DATA EXTRACT below:
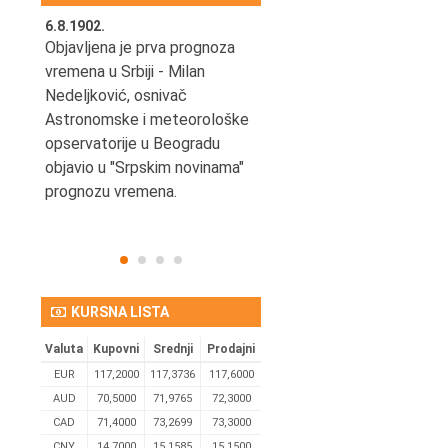
6.8.1902.
6.8.2004.
nović,
Objavljena je prva prognoza
Odigrana je košarkaška
vremena u Srbiji - Milan
prijateljska utakmica izmeđ
ena
Nedeljković, osnivač
SCG i SAD u Beogradskoj
Astronomske i meteorološke
Areni.
opservatorije u Beogradu
objavio u "Srpskim novinama"
prognozu vremena.
KURSNA LISTA
Valuta
Kupovni
Srednji
Prodajni
EUR
117,2000
117,3736
117,6000
AUD
70,5000
71,9765
72,3000
CAD
71,4000
73,2699
73,3000
CNY
14,7000
15,1585
15,1500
End of DATA EXTRACT.
▶ YOUR OBJECTIVE
Return, from the data, each line where the string "vremena" occurs.

▶ EXERCISE ANSWER
vremena u Srbiji - Milan
prognozu vremena.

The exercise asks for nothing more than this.